Dimensions are powerful and customisable attributes that can be enabled on various records across the system. They can default onto certain records based on specific business rules. Some dimensions can also have workflows attached; such as revenue recognition rules, approval workflows, or the automatic application of job templates.

Dimensions can be reported all the way through to the P&L and balance sheet and so offer a scalable and dynamic alternative to traditional hierarchies such as accounts. This means you can run a P&L by client, division, industry, contract type, or revenue stream, amongst others.

Activities & Price Lists

An activity in WorkBook is a role, cost type or type of work within a job, e.g. Designer, Account Manager, Hosting, Travel, etc. Activities are used in estimates, time entry, cost of sales, and invoices to indicate the type of work performed. Each employee has a single default activity, but with configuration, can be allowed to log time to different activities. Time-based activities have an internal hourly cost assigned to them which, when combined with the price from the price list, informs the estimated net margin on a job.

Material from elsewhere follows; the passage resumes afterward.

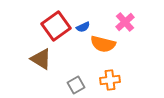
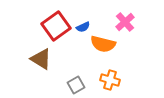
orange cross: rotated 24 degrees clockwise
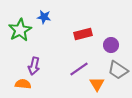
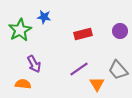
purple circle: moved 9 px right, 14 px up
purple arrow: moved 2 px up; rotated 42 degrees counterclockwise
gray trapezoid: rotated 15 degrees clockwise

You can apply specific ‘override’ posting rules to an activity. For example, if you wish to post account management income to a specific income account.

Activity Structure

Finally, activities are used to build price lists.

Price Lists

Price lists (rate cards) are built from activities and can contain hourly rates, unit cost price, and mark-ups depending upon the type of activity. They can optionally contain ‘exceptions’, meaning you can override the activity rate where specific people, positions, departments, or companies are completing the work.

A job always has a price list attached. Price lists can be global or unique to clients, or both. They can be in any currency. Every client must have access to at least one price list, and a default price list set against their profile.